Headache
Virginia E. Robertson MD
Mary E. McCormack RNCS, FNP-C, MPH
Headache is a challenging symptom for both patient and provider. Etiologies are varied and include idiopathic and specific conditions, with prognoses ranging from benign to life-threatening. Further, depending on the nature of the headache syndrome, the impact on the patient and on society may be minimal or major. Nearly 15 million people in the United States in 1994 had headaches (National Center for Health Statistics, 1995), and headache is among the top 10 causes for primary care visits (Kumar & Cooney, 1995). Thus, it is important to recognize serious secondary causes of headache and manage the benign yet potentially disabling primary headaches.
The primary headache syndromes are those headaches that are considered idiopathic, including migraine, tension-type headache, and cluster headache. Secondary headache syndromes usually can be found to have a treatable cause, which will result in “cure” of the headache. These headaches may be caused by a wide variety of conditions, from the relatively rare brain tumor and subarachnoid hemorrhage to the more common and benign systemic viral syndromes. Diagnostic classifications of headaches are discussed below, using the International Headache Society (IHS) criteria (International Headache Society, 1988).
ANATOMY, PHYSIOLOGY, AND PATHOLOGY
The symptom of headache arises when pain is referred to the surface of the head from either intra- or extracranial sources. Although the anatomy and pathophysiology of all headache syndromes have not been fully elucidated, certain structures and contributing physiology are understood and aid the provider in both diagnosis and treatment.
Anatomic Sources for Headache
Intracranial structures that are implicated in some headaches include the periosteum, the dura at the base of the skull, the venous sinuses, the anterior and middle meningeal arteries, and the upper cervical nerves and cranial nerves V, VII, IX, and X. Pain from intracranial sources above the tentorium is usually referred via cranial nerve V to the frontal, orbital, and temporal regions. Pain originating below the tentorium and in the posterior fossa is typically transmitted via the facial, glossopharyngeal, and vagus nerves and the upper cervical nerves to the ear, nose, throat, and occiput. The brain parenchyma and bony skull themselves are almost completely insensitive to pain, as are certain cranial nerves (I, II, and VIII).
Extracranial structures that can give rise to headache include the skin, fascia, muscles, extracranial vasculature, ears, nasal mucosa, eyes, teeth, and cervical spine (Goroll et al, 1995; Stevens, 1993). Pain referred from these structures usually directly overlies the structure.
Pathophysiologic Mechanisms for Headache
Several types of stimuli affect these structures and become detected as pain. Dilatation of intra- and extracranial vasculature occurs in migraine, giant cell arteritis, malignant hypertension, eclampsia, transient ischemic attacks, arteriovenous malformation, and alcohol or drug withdrawal. Contraction or tension of cranial and cervical muscles is implicated in tension-type headache, temporomandibular joint dysfunction, and head or neck trauma.
Distention, stretching, or displacement of the dura or cranial nerves may be associated with an increase or decrease in intracranial pressure, mass lesions, or mass effect from bleeding. Inflammation of the meninges, as in meningitis or meningoencephalitis, or of cranial or spinal nerves, as in trigeminal neuralgia, mass lesions, and cervical radiculopathy, also can cause headache. Iritis and angle-closure glaucoma may yield headache along the trigeminal nerve (cranial nerve V, first division), in addition to eye pain (Wyngaarden, 1992).
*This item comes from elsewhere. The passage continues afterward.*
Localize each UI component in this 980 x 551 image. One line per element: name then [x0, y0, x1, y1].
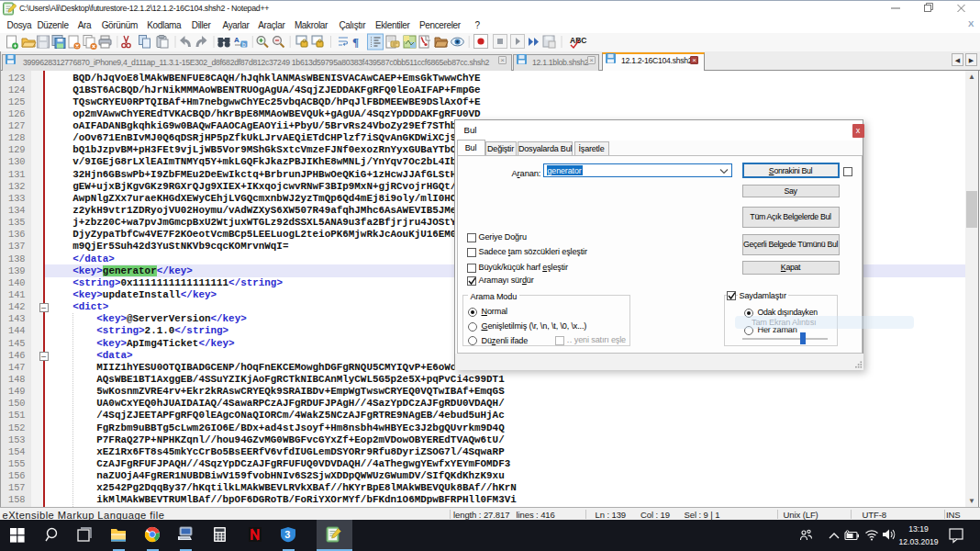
svg-text:¶: ¶: [352, 35, 359, 49]
svg-text:A: A: [234, 36, 239, 44]
svg-text:b: b: [242, 41, 246, 48]
svg-text:3: 3: [284, 529, 290, 540]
The known pathophysiology of the primary headache syndromes reveals complex neurohormonal and neurochemical contributors. Migraine, for example, involves both vascular and neurologic factors. Vascular changes include constriction of branches of the carotid artery, causing the prodromal symptoms, followed by arterial dilation, causing the pain, and ending with arterial wall edema, which accounts for the sometimes protracted pain. However, regional blood flow does not explain all aspects of migraine. A neurologic component may be mediated by a phenomenon called cortical spreading depression, which decreases the excitability of central neurons to neurochemical transmitters.
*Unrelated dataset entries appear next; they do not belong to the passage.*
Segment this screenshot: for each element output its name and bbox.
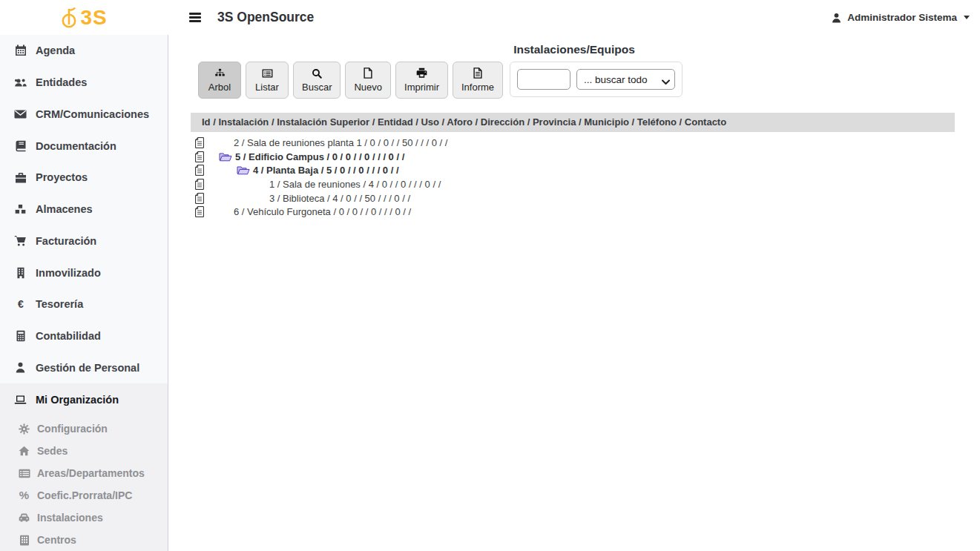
tree-row[interactable]: 2 / Sala de reuniones planta 1 / 0 / 0 /… [195, 136, 980, 150]
sidebar-item-tesoreria[interactable]: € Tesorería [0, 288, 168, 320]
arbol-button[interactable]: Arbol [198, 62, 241, 99]
sidebar-item-proyectos[interactable]: Proyectos [0, 162, 168, 194]
cart-icon [13, 235, 27, 247]
document-icon [195, 206, 204, 217]
tree-row-text: 5 / Edificio Campus / 0 / 0 / / 0 / / / … [235, 151, 404, 162]
user-icon [831, 12, 842, 24]
sidebar-item-label: Facturación [36, 235, 96, 247]
caret-down-icon [964, 16, 970, 19]
sidebar-item-crm[interactable]: CRM/Comunicaciones [0, 98, 168, 130]
sidebar-item-instalaciones[interactable]: Instalaciones [0, 507, 168, 529]
sidebar-item-label: CRM/Comunicaciones [36, 108, 149, 120]
list-icon [18, 469, 30, 478]
document-icon [195, 137, 204, 148]
sidebar-item-label: Mi Organización [36, 394, 119, 406]
sidebar-item-centros[interactable]: Centros [0, 529, 168, 551]
home-icon [18, 446, 30, 456]
sidebar-item-label: Contabilidad [36, 330, 101, 342]
buscar-button[interactable]: Buscar [293, 62, 341, 99]
sidebar-item-label: Agenda [36, 44, 75, 56]
sidebar-item-label: Centros [37, 534, 76, 546]
sidebar-item-label: Proyectos [36, 171, 88, 183]
tree-row[interactable]: 1 / Sala de reuniones / 4 / 0 / / 0 / / … [195, 177, 980, 191]
svg-text:%: % [19, 490, 29, 501]
sidebar-item-label: Coefic.Prorrata/IPC [37, 489, 132, 501]
user-icon [13, 362, 27, 373]
printer-icon [416, 67, 427, 79]
search-icon [312, 67, 322, 79]
grid-icon [18, 535, 30, 546]
page-title: Instalaciones/Equipos [168, 43, 980, 56]
euro-icon: € [13, 298, 27, 310]
list-alt-icon [262, 67, 273, 79]
briefcase-icon [13, 172, 27, 183]
imprimir-button[interactable]: Imprimir [395, 62, 448, 99]
instalaciones-tree: 2 / Sala de reuniones planta 1 / 0 / 0 /… [195, 136, 980, 219]
nuevo-button-label: Nuevo [354, 82, 382, 93]
sidebar-item-label: Almacenes [36, 203, 93, 215]
sidebar-item-entidades[interactable]: Entidades [0, 67, 168, 99]
search-input[interactable] [517, 69, 570, 90]
sidebar-item-label: Gestión de Personal [36, 362, 139, 374]
svg-text:€: € [18, 298, 24, 310]
tree-row-text: 6 / Vehículo Furgoneta / 0 / 0 / / 0 / /… [234, 206, 411, 217]
sidebar-item-documentacion[interactable]: Documentación [0, 130, 168, 162]
laptop-icon [13, 395, 27, 406]
sidebar-item-gestion-personal[interactable]: Gestión de Personal [0, 352, 168, 383]
sidebar-item-agenda[interactable]: Agenda [0, 35, 168, 67]
app-title: 3S OpenSource [217, 10, 314, 25]
tree-row[interactable]: 6 / Vehículo Furgoneta / 0 / 0 / / 0 / /… [195, 205, 980, 219]
main-content: Instalaciones/Equipos Arbol Listar Busca… [168, 35, 980, 551]
imprimir-button-label: Imprimir [404, 82, 439, 93]
envelope-icon [13, 109, 27, 119]
file-text-icon [473, 67, 482, 79]
informe-button[interactable]: Informe [453, 62, 503, 99]
search-scope-select[interactable]: ... buscar todo [576, 69, 675, 90]
open-folder-icon[interactable] [219, 152, 232, 162]
logo-text: 3S [80, 6, 107, 30]
file-icon [364, 67, 372, 79]
sidebar-item-label: Tesorería [36, 298, 83, 310]
sidebar-active-section: Mi Organización Configuración Sedes Area… [0, 383, 168, 551]
users-icon [13, 76, 27, 88]
table-header: Id / Instalación / Instalación Superior … [191, 113, 955, 132]
brand-logo[interactable]: 3S [0, 0, 168, 35]
tree-row[interactable]: 5 / Edificio Campus / 0 / 0 / / 0 / / / … [195, 150, 980, 164]
sidebar-item-sedes[interactable]: Sedes [0, 440, 168, 462]
tree-row[interactable]: 4 / Planta Baja / 5 / 0 / / 0 / / / 0 / … [195, 163, 980, 177]
user-name: Administrador Sistema [847, 12, 957, 23]
user-menu[interactable]: Administrador Sistema [831, 12, 970, 24]
listar-button-label: Listar [255, 82, 279, 93]
logo-sprout-icon [61, 6, 79, 30]
open-folder-icon[interactable] [237, 165, 250, 175]
sidebar-item-configuracion[interactable]: Configuración [0, 418, 168, 440]
sidebar-item-facturacion[interactable]: Facturación [0, 225, 168, 257]
tree-row-text: 1 / Sala de reuniones / 4 / 0 / / 0 / / … [269, 179, 441, 190]
building-icon [13, 267, 27, 279]
buscar-button-label: Buscar [302, 82, 332, 93]
top-bar: 3S 3S OpenSource Administrador Sistema [0, 0, 980, 35]
top-bar-main: 3S OpenSource Administrador Sistema [168, 0, 980, 35]
sidebar-item-areas-departamentos[interactable]: Areas/Departamentos [0, 462, 168, 484]
sidebar-item-label: Documentación [36, 140, 116, 152]
sidebar-item-inmovilizado[interactable]: Inmovilizado [0, 257, 168, 288]
sidebar-item-contabilidad[interactable]: Contabilidad [0, 320, 168, 352]
search-panel: ... buscar todo [510, 62, 683, 97]
sidebar: Agenda Entidades CRM/Comunicaciones Docu… [0, 35, 168, 551]
sidebar-item-label: Configuración [37, 423, 108, 435]
tree-row-text: 4 / Planta Baja / 5 / 0 / / 0 / / / 0 / … [253, 165, 399, 176]
sitemap-icon [214, 67, 226, 79]
percent-icon: % [18, 490, 30, 501]
tree-row[interactable]: 3 / Biblioteca / 4 / 0 / / 50 / / / 0 / … [195, 191, 980, 205]
sidebar-item-label: Areas/Departamentos [37, 467, 145, 479]
calculator-icon [13, 330, 27, 342]
document-icon [195, 151, 204, 162]
sidebar-item-coefic-prorrata-ipc[interactable]: % Coefic.Prorrata/IPC [0, 484, 168, 507]
cubes-icon [13, 203, 27, 215]
listar-button[interactable]: Listar [246, 62, 289, 99]
toolbar: Arbol Listar Buscar Nuevo Imprimir [198, 62, 980, 99]
sidebar-item-mi-organizacion[interactable]: Mi Organización [0, 383, 168, 416]
hamburger-menu-icon[interactable] [189, 13, 201, 22]
nuevo-button[interactable]: Nuevo [345, 62, 391, 99]
sidebar-item-almacenes[interactable]: Almacenes [0, 194, 168, 225]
One transmitter currently under focus is serotonin, which has been found to be released abnormally from platelets during migraine. A rich supply of serotonergic nerve endings are found in the meningeal vasculature, as well as in the peripheral trigeminal nerve (Zagami, 1994). Such findings have helped to create new treatments, including sumatriptan, a serotonin-1d receptor agonist.
Hormonal and neurohormonal changes are also thought to be involved in some headaches. For example, hypothalamic and neurohormonal alterations, as well as vasomotor disturbances, have been implicated in the pathophysiology of cluster headaches (Kudrow, 1994). Also, the preponderance of women migraine sufferers after menarche, as well as the variation in migraine occurrence for some women taking birth-control pills, have long implicated estrogens as contributory to migraine.
EPIDEMIOLOGY
Epidemiologic surveillance of headache has improved since the advent of the IHS classification system because it provides specific diagnostic criteria for different headache syndromes. However, other methodologic differences between studies remain problematic. Studies using general versus referral populations, differing age ranges, self-administered headache questionnaires versus structured interviews, and self-reported versus provider-reported diagnoses have yielded varying interpretations of prevalence and sociodemographic data. The use of IHS diagnostic criteria to study general populations, however, has shown some consistent headache patterns between studies and has challenged certain prior concepts.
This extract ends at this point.